‘Ashes, twisted metal’: California residents reel amid wildfires

Wildfires are being ‘supercharged’ by climate change, Joe Biden says on visit to western US state hit by record blazes.

The Dixie Fire, which is now 75 percent contained, has destroyed 1,300 structures and charred more than 400,000 hectares (one million acres) across northern California [File: Fred Greaves/Reuters]

San Francisco, California – Travis Mitchell has lived in Greenville, California, since he was five.

The 34-year-old returned to his home a week ago to find it still standing, although it smelled like smoke, the food in his fridge had rotted, and one of his goats had been eaten by wolves.

A month earlier, Mitchell had evacuated just before flames engulfed the small former mining community he has called home for most of his life.

“The town’s pretty much gone,” Mitchell said of Greenville, which had about 1,000 residents before the Dixie Fire burned it to the ground. “Down the road from me, all my neighbours are gone.”

He said he “got lucky” that the wind changed and his home was spared. A few buildings, including two stores and part of the high school survived, but officials said about three-quarters of the structures in Greenville burned down.

The Dixie Fire, which is now 75 percent contained, has destroyed 1,300 structures and charred more than 400,000 hectares (one million acres) across northern California, making it the second-largest wildfire in state history.

“It looks like a big graveyard,” Mitchell said. “There’s nothing to look at other than chimneys and metal.”

Homes and cars destroyed by the Dixie Fire in central Greenville on August 5 [File: Noah Berger/AP Photo]

Extended wildfire season

Decades of poor management has allowed forests on the US west coast to grow dense. Climate change is increasing the likelihood of droughts that dry out that fuel, and the region is currently experiencing a 20-year-long “megadrought”.

Together, these conditions have made it more likely that catastrophic “megafires” will erupt in California.

Fifteen active wildfires have forced more than 4,000 people to evacuate across the state, which has seen more than 900,000 hectares (2.25 million acres) burn so far this year – a total that was almost unimaginable decades ago. But fire season is far from over, with experts saying it could extend longer than usual into December this year.

US President Joe Biden touched down in California this week amid the wildfires, pledging a series of measures to combat the problem and linking the record blazes to climate change. “We can’t ignore the reality that these wildfires are being supercharged by climate change,” Biden said during a news conference in Sacramento on Monday.

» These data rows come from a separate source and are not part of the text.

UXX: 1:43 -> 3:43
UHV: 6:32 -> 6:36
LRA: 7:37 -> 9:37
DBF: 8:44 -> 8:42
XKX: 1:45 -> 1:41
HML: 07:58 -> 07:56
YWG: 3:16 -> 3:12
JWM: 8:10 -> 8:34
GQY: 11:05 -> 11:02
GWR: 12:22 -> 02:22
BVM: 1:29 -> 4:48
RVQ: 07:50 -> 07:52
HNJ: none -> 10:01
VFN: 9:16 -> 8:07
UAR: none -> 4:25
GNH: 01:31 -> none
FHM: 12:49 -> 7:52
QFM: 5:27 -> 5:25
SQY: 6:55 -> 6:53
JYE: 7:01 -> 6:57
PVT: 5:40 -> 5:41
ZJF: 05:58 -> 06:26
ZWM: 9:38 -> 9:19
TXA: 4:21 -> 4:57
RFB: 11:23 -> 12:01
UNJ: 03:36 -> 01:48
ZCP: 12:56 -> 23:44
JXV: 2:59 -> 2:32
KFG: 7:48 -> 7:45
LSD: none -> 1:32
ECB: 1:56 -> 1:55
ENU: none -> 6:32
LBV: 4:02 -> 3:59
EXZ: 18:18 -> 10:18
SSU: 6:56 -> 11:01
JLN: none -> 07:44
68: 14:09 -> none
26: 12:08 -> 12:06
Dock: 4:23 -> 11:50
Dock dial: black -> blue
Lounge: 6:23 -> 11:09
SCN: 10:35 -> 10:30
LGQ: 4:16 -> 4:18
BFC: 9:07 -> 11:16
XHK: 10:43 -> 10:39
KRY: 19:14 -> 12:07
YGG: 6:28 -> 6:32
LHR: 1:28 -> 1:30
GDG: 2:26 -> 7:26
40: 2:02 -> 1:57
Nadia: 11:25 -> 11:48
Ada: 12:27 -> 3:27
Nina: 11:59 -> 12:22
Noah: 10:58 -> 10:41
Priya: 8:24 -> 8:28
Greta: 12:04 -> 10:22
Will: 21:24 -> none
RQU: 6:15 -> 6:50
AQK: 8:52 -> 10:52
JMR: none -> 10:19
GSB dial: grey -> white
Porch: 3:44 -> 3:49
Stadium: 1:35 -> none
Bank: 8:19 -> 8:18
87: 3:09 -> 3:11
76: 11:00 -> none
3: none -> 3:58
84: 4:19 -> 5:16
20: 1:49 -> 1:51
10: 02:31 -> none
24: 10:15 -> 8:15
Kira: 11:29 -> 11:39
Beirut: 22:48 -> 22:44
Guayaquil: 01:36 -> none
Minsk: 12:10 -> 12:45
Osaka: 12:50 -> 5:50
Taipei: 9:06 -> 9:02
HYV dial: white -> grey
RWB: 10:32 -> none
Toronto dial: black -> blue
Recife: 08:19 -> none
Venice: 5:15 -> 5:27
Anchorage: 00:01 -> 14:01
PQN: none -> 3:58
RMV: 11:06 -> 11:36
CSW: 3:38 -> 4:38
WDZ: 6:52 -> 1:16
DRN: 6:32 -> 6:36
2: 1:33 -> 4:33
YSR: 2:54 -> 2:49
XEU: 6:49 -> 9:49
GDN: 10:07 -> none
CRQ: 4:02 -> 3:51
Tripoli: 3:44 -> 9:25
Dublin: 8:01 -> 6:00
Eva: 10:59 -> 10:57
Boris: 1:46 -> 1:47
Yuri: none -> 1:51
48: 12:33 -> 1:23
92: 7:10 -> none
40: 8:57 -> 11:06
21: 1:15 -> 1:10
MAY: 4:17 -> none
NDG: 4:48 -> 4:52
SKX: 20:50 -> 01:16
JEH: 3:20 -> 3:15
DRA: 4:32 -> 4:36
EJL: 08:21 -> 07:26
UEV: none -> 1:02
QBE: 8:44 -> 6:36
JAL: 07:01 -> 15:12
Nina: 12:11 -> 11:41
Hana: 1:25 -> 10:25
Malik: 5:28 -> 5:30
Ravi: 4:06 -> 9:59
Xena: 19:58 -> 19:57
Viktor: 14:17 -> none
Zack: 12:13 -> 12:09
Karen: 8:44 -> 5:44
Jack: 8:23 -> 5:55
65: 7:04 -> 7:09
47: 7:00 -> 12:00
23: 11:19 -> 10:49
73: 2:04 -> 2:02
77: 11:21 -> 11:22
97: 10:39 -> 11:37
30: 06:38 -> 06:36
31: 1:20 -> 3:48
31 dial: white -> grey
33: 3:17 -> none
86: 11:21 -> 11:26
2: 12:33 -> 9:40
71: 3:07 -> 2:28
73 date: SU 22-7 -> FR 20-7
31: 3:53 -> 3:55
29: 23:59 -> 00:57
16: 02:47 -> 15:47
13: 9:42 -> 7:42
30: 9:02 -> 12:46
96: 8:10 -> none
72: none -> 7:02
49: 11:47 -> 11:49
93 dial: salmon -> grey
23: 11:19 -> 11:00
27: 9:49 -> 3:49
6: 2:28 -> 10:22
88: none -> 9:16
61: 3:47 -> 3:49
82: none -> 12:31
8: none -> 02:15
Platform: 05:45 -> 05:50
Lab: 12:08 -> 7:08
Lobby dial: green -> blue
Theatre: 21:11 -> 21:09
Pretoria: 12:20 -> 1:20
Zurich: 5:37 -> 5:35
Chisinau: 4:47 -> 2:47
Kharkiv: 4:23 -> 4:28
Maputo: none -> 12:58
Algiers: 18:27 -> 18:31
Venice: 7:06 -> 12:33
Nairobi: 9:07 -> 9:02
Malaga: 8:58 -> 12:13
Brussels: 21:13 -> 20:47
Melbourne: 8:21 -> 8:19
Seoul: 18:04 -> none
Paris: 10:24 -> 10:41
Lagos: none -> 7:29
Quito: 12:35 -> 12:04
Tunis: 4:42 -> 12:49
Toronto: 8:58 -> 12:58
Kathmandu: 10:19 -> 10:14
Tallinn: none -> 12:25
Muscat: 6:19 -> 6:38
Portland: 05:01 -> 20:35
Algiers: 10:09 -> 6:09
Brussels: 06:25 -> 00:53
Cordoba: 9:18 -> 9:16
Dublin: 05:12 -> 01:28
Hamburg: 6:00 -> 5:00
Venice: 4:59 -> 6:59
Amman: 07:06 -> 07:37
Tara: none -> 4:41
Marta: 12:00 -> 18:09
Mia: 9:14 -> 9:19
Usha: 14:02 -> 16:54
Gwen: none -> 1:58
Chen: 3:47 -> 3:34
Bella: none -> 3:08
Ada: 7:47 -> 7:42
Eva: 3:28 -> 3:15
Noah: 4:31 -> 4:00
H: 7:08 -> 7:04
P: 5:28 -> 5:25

Biden said he surveyed damage from the Caldor Fire in the Sierra Nevada mountains, which has burned more than 80,000 hectares (200,000 acres) and 1,000 structures to date, and was 68 percent contained as of Tuesday.

“Homes, precious memories destroyed, air quality degraded, local economy stopped in its tracks, and nearly 200 people in the area forced to live in shelters,” he said about the toll the wildfire has taken.

President Joe Biden speaks about recent wildfires, at Sacramento Mather Airport, on Monday [Evan Vucci/AP Photo]

‘Ashes and twisted metal’

Back in Greenville, where a mandatory evacuation order was lifted on September 3, residents who have returned are taking stock of what they lost. “It’s ashes and twisted metal,” said Ken Donnell, owner of Donnell’s Music Land on Main street, about the community.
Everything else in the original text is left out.